SUPPLIED RECORDS:
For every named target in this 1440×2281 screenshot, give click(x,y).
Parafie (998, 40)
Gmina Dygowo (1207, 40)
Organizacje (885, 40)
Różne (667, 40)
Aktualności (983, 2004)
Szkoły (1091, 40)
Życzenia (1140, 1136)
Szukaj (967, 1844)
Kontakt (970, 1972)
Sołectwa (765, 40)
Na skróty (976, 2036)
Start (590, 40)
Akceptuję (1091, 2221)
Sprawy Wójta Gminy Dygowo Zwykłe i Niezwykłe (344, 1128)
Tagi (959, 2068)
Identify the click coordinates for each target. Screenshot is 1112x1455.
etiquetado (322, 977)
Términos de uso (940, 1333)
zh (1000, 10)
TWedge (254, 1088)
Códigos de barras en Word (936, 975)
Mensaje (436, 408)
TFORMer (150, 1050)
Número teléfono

THE TASK: How many lines of the listing above hold "Dygowo"? Answer with the number alone.

SOLUTION FOR THIS PROBLEM: 2